The Universality of Awakening


What strikes me most about Tolkien's and Lewis's testimony is how it confirms what contemplatives across traditions have always known: reality is not hidden. It is continuously revealing itself. The problem is not that truth is far away but that we have learned to ignore what is already here.


The Aboriginal songlines that sing the land into being. The Sufi dhikr that dissolves the boundary between lover and Beloved. The Jewish understanding that sacred letters continuously create the universe. The Christian Word through which all things were made. The Buddhist insight that Dharmakaya is not silence but activity, not elsewhere but here.


These are not competing claims. They are multiple recognitions of the same astonishing fact: we live within a reality that is always already expressing itself, and our task is not to invent meaning but to become transparent enough to let meaning move through us.

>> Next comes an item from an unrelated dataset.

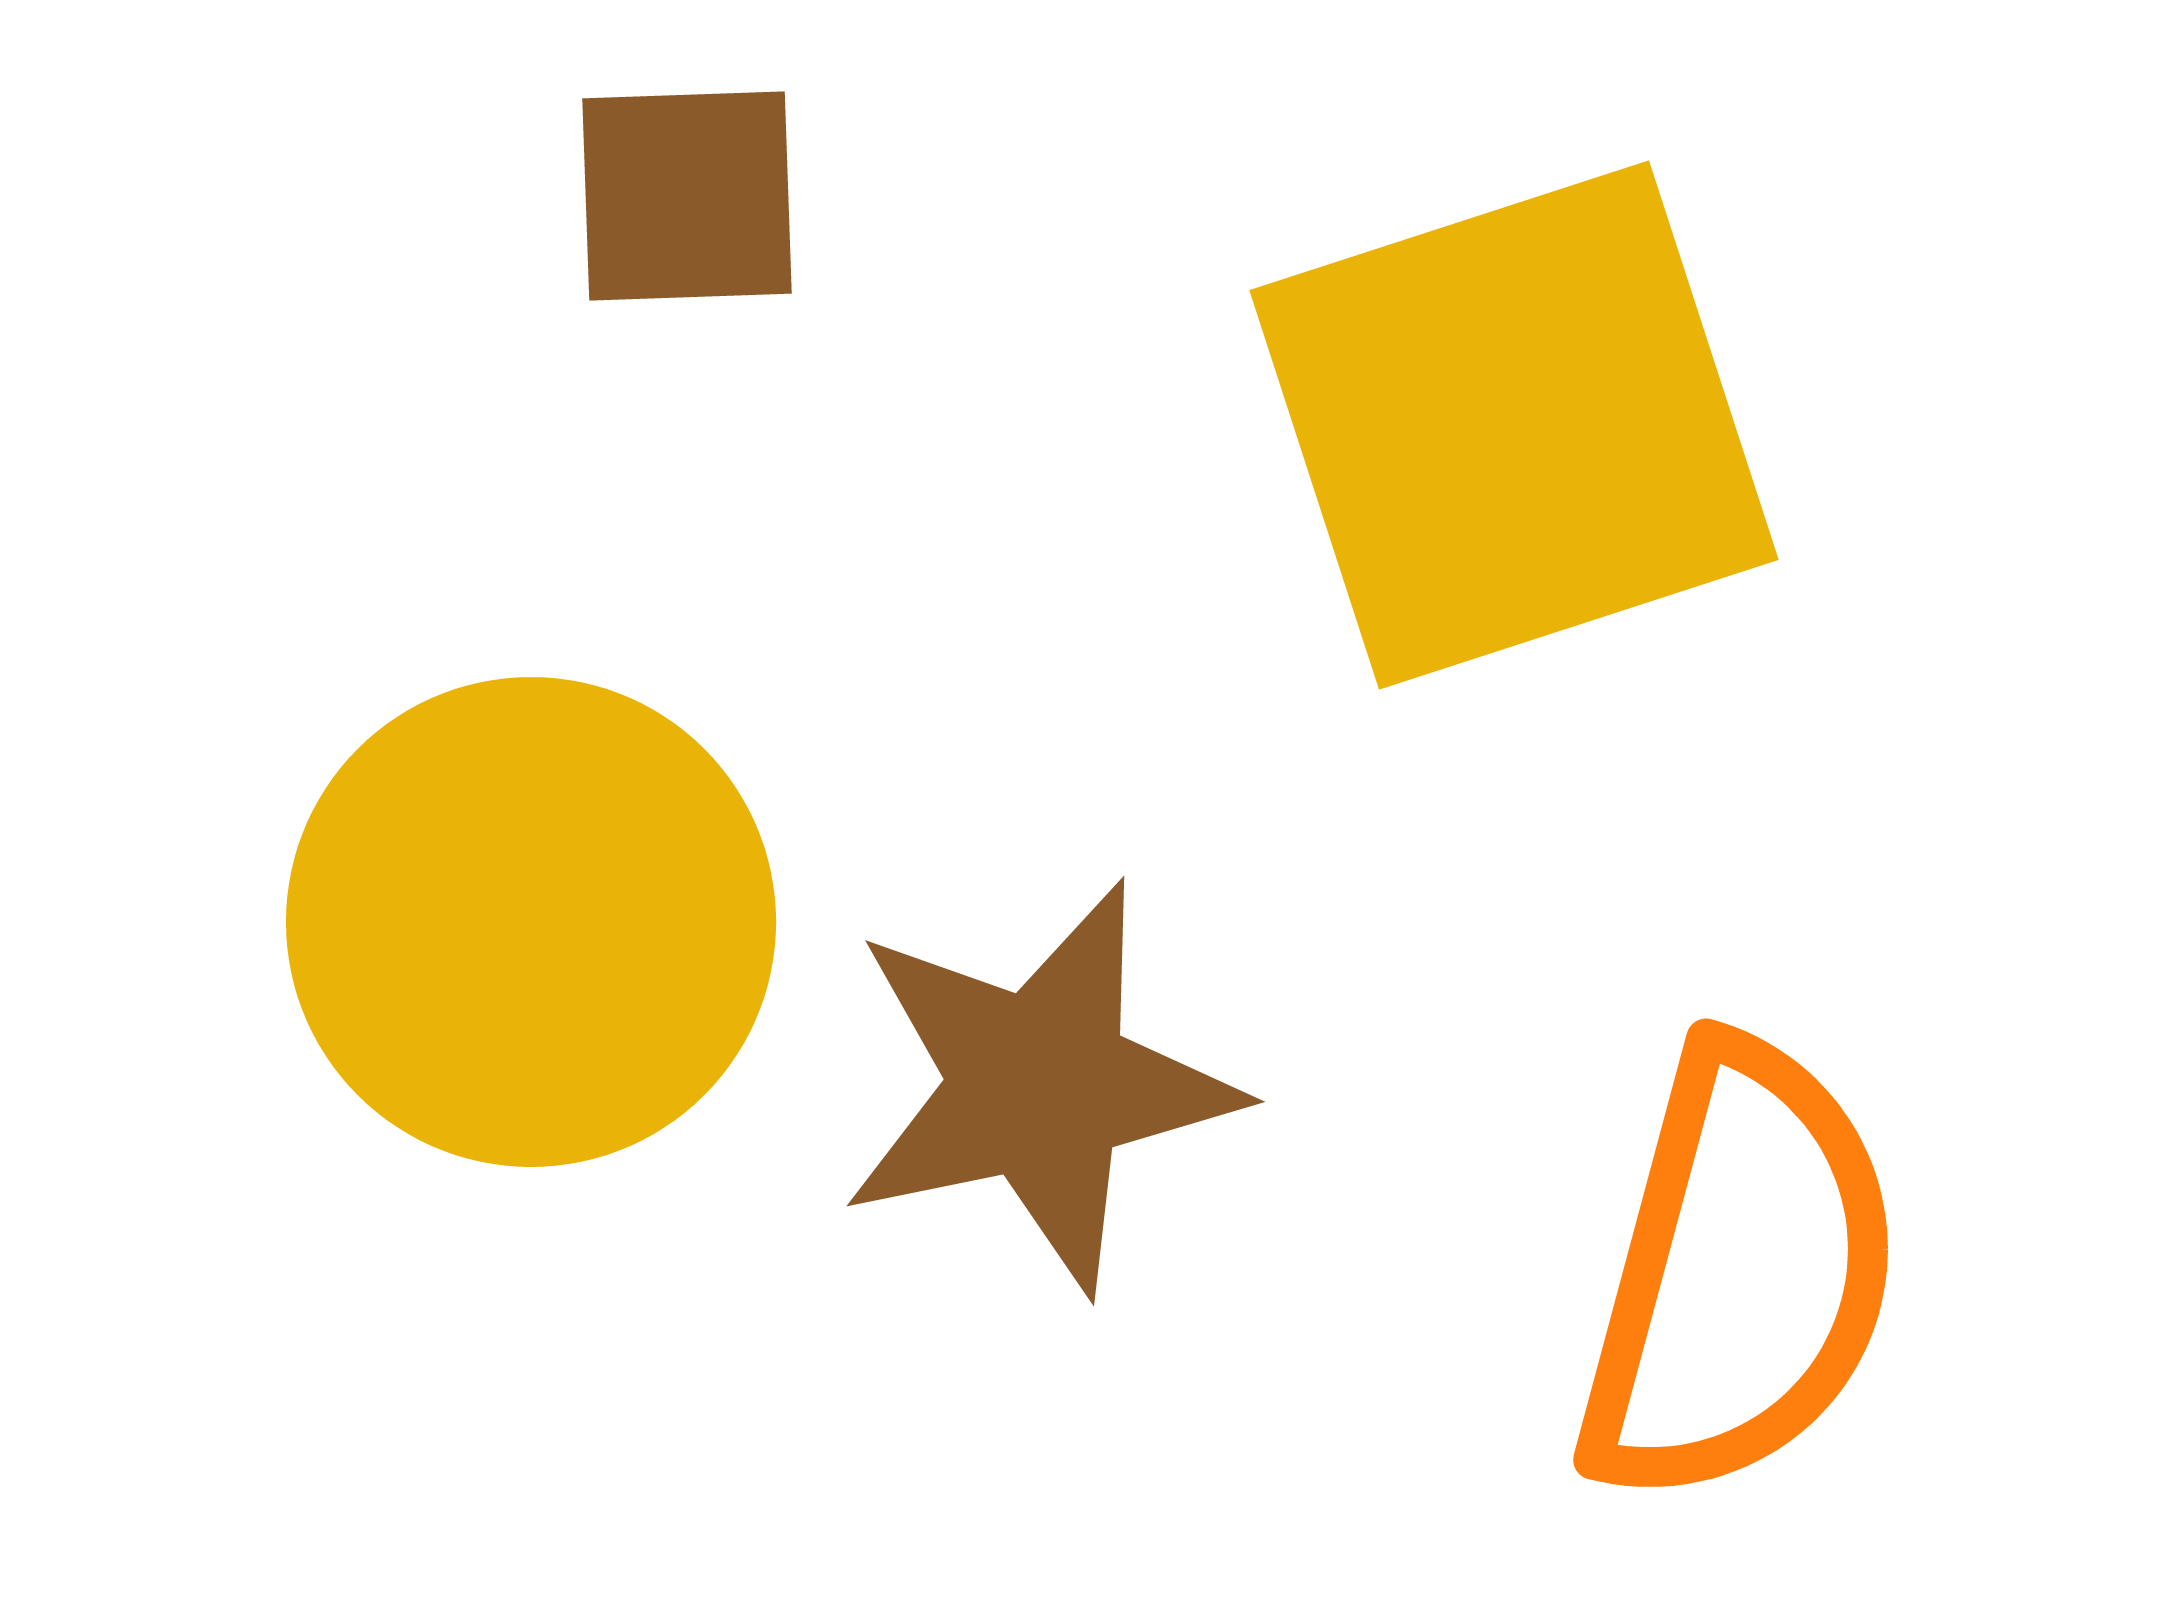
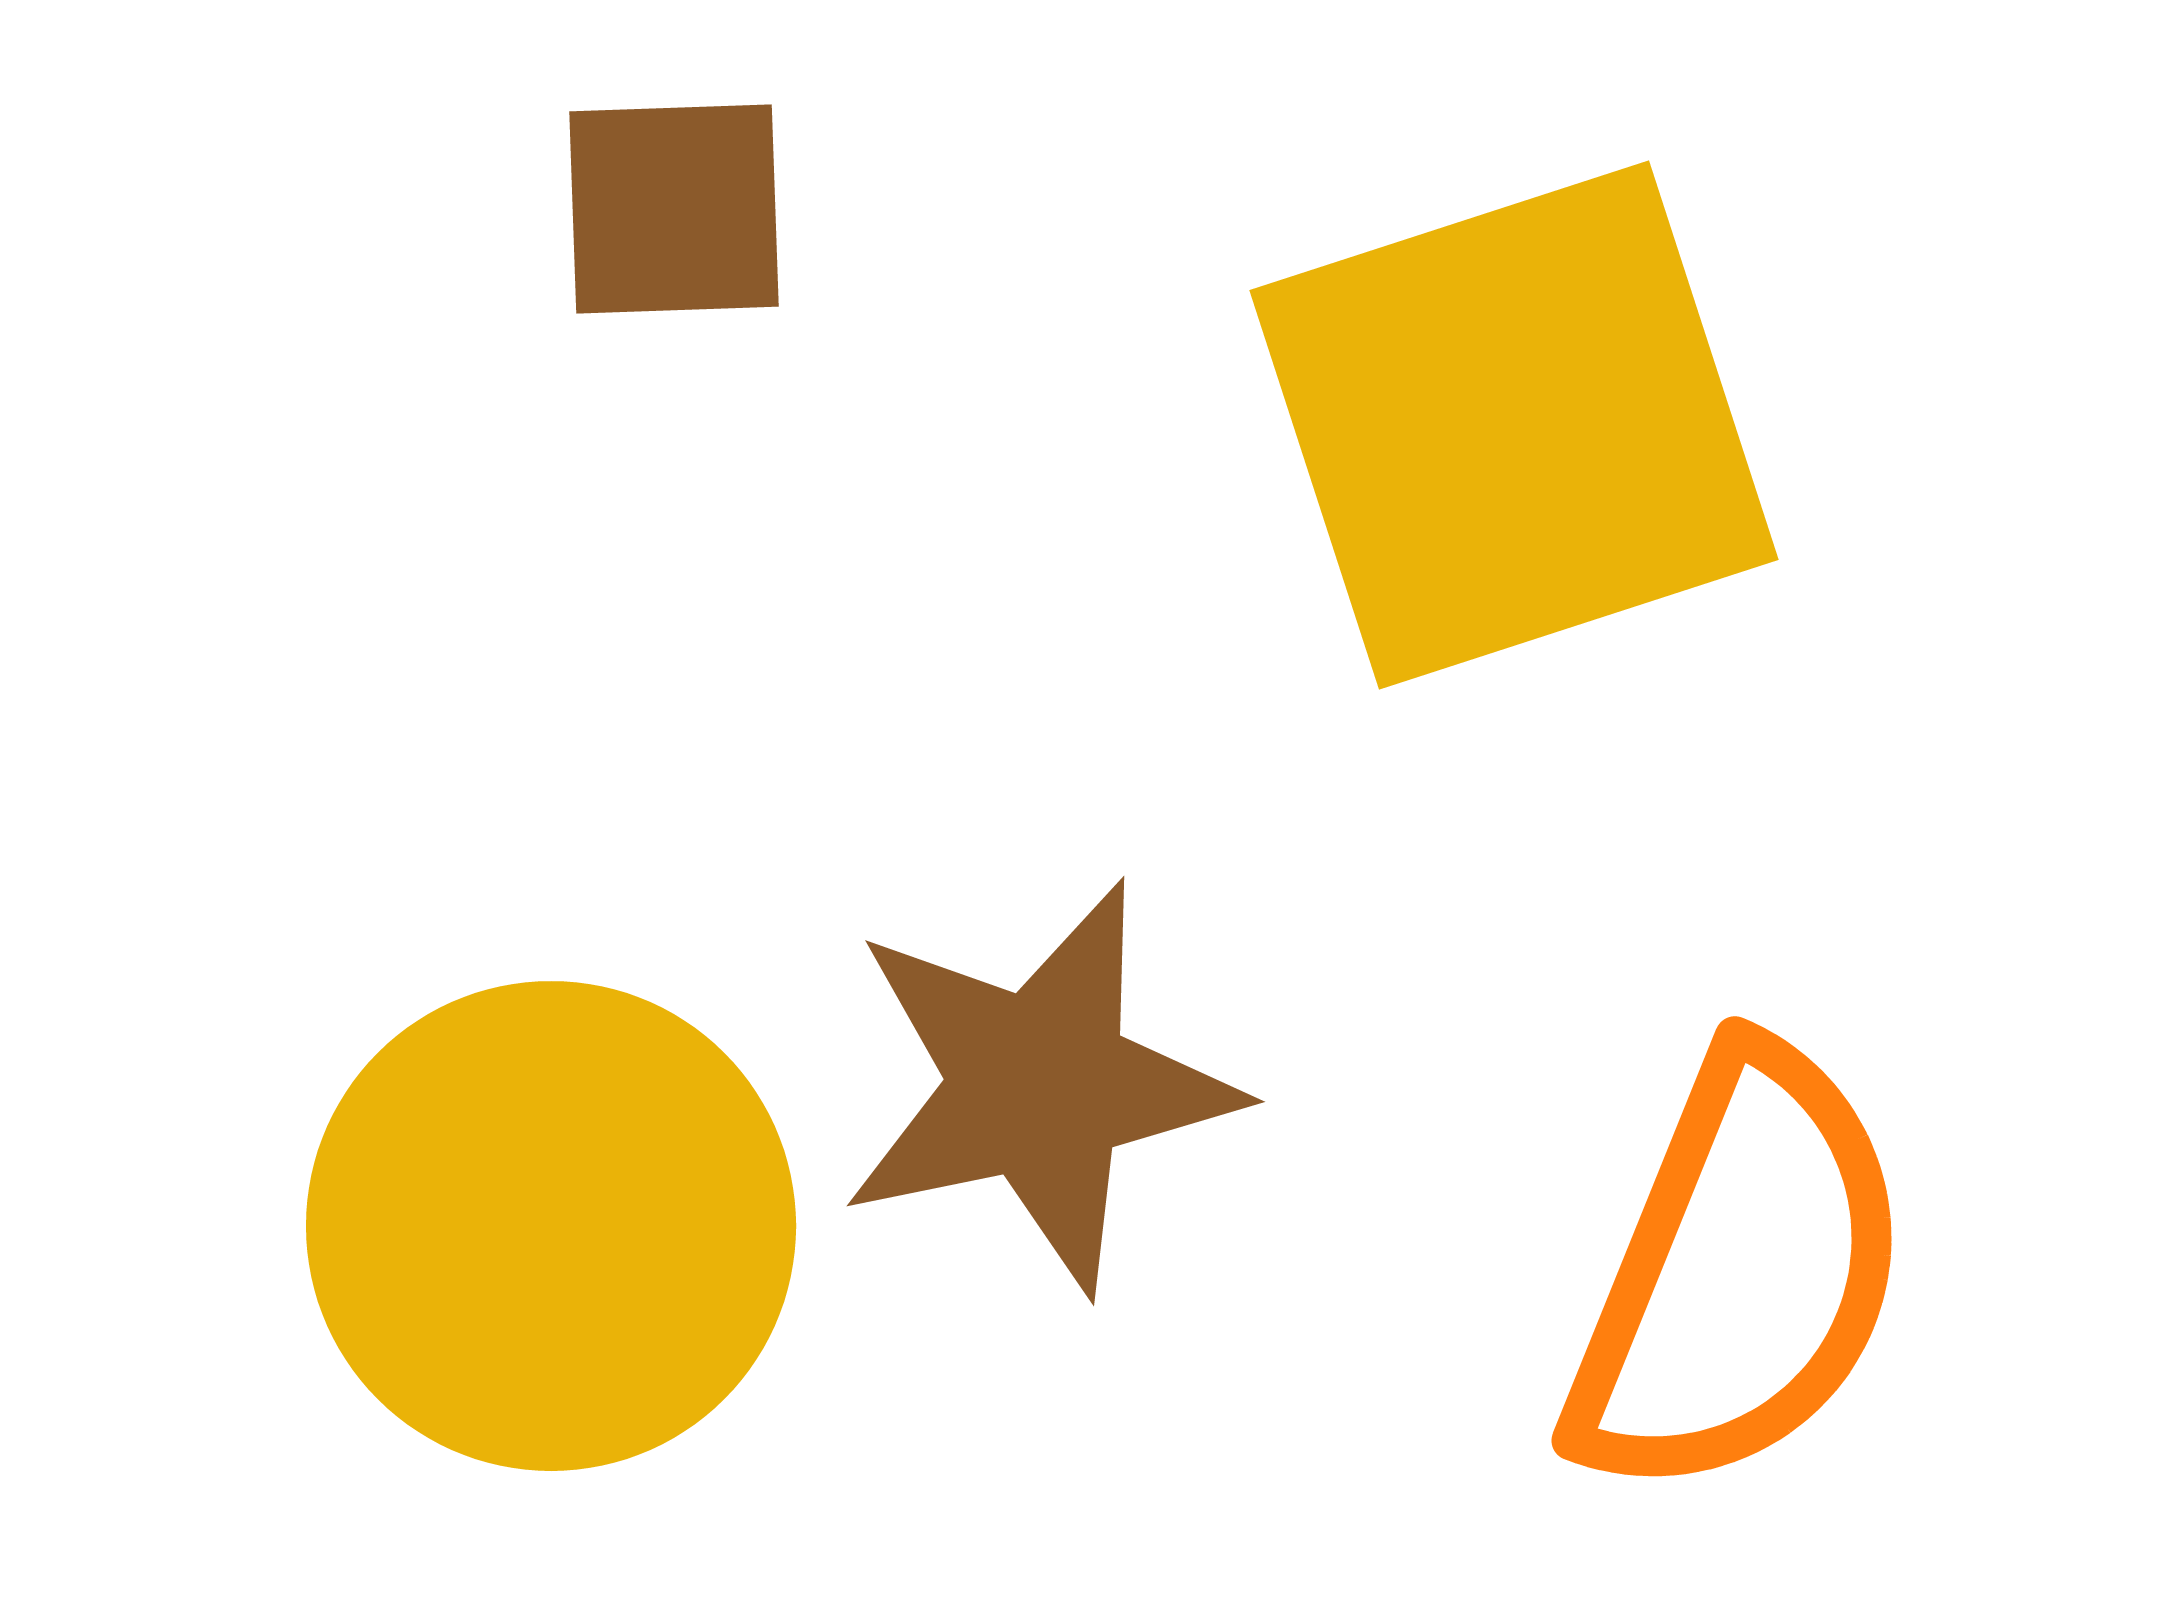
brown square: moved 13 px left, 13 px down
yellow circle: moved 20 px right, 304 px down
orange semicircle: rotated 7 degrees clockwise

Tolkien did not invent Faramir. The character walked into the woods of Ithilien because something in the story was ready to be born, and Tolkien was listening.


Lewis did not construct Aslan. The lion appeared because Lewis had made himself available to what wanted to come through.


And when we chant the Odaimoku, we do not summon Buddha from afar. We allow the Dharmakaya—which has never been absent—to resound through the only instrument available: this breath, this voice, this life.


Recording what was already there.


Rediscovering reality.


Giving voice to the Dharma that never stops speaking.